KZNPO CONCERT MARCH 5 2009


(Pic: Conductor Yasuo Shinozaki)

Orchestra responds well to Yasuo Shinozaki’s energetic direction and Alexej Gorlatch gives beautiful performance of Mozart concerto. (Review by Michael Green)

The magic of Mozart drew a good-sized audience to this concert given by the KZN Philharmonic Orchestra under the baton of the Japanese conductor Yasuo Shinozaki.

The soloist was the Ukrainian pianist Alexej Gorlatch, who had created a great impression at his Friends of Music recital earlier in the week. His admirers were not disappointed. He gave a beautiful performance of Mozart’s Piano Concerto No. 18 in B flat major, named the Paradis because it was supposedly written for a 25-year-old blind pianist Maria Theresia Paradis (some modern scholars question this and point out that Mozart himself, not Paradis, gave the first performance in 1784).

No matter, it is a delectable work - not, I think, one of Mozart’s most famous compositions, but outstanding in its constant flow of melody, rich and varied even by Mozart’s standards.

Alexej Gorlatch is a remarkable figure on the concert platform. He is slender and boyish and looks even younger than his 20 or 21 years (he was born in 1988 in Kiev). He has a cherubic countenance, and there was something heart-catching in the sight of this young man giving so dedicated and accomplished a performance of a composer who was himself a virtuoso at that age. His articulation of the rapid keyboard passages was crystal clear, and he showed an impressive grasp of the tonal dynamics and contrasts.

Yasuo Shinozaki and the orchestra were admirable partners in this performance. The orchestra was reduced to Mozartian proportions - 30 strings, plus two oboes, two bassoons, two horns and a flute - but the players produced a good volume of sound, and the balance with the soloist was first-rate.

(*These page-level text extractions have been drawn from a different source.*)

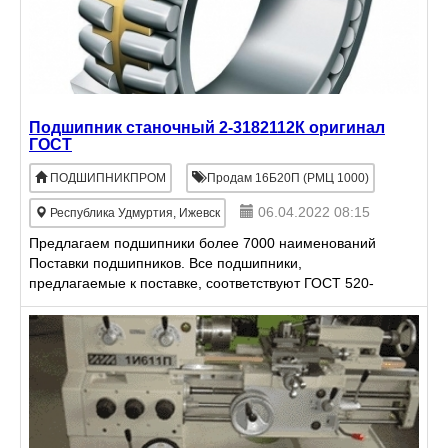
Подшипник станочный 2-3182112К оригинал
ГОСТ
ПОДШИПНИКПРОМ
Продам 16Б20П (РМЦ 1000)
06.04.2022 08:15
Республика Удмуртия, Ижевск
Предлагаем подшипники более 7000 наименований
Поставки подшипников. Все подшипники,
предлагаемые к поставке, соответствуют ГОСТ 520-
2002. Сотрудничаем с отечественными и
иностранными производителями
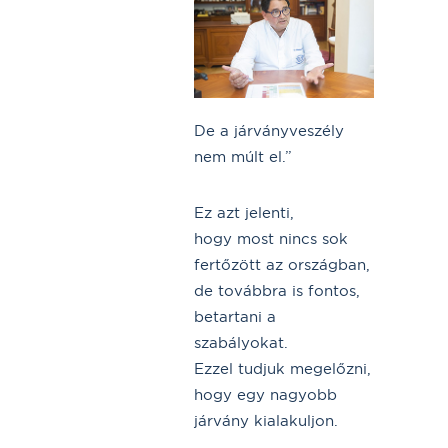
De a járványveszély
nem múlt el.”
Ez azt jelenti,
hogy most nincs sok
fertőzött az országban,
de továbbra is fontos,
betartani a
szabályokat.
Ezzel tudjuk megelőzni,
hogy egy nagyobb
járvány kialakuljon.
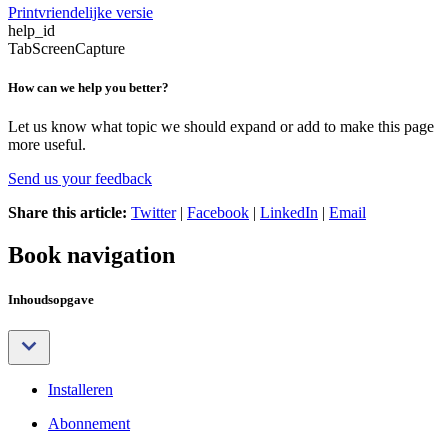
Printvriendelijke versie
help_id
TabScreenCapture
How can we help you better?
Let us know what topic we should expand or add to make this page
more useful.
Send us your feedback
Share this article:
Twitter
|
Facebook
|
LinkedIn
|
Email
Book navigation
Inhoudsopgave
Installeren
Abonnement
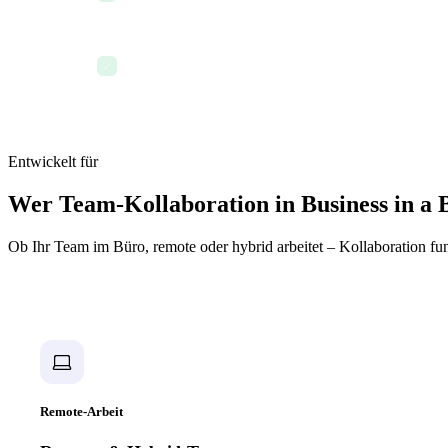
Erwähnungen nutzen, um Teammitglieder einzubezi
✓
Entwickelt für
Wer Team-Kollaboration in Business in a 
Ob Ihr Team im Büro, remote oder hybrid arbeitet – Kollaboration funk
Remote-Arbeit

The concert opened with The Magic Flute overture and ended with a great masterwork, the “Jupiter” Symphony No. 41 in C major.

Here again the orchestra was in splendid form. Yasuo Shinozaki seems to have established a good rapport with the players and they responded well to his energetic direction. The balance of the instruments is particularly important in performing Mozart’s music, so that the listener can follow the various strands of melody, and on this occasion it was excellent, especially in the sublime slow movement.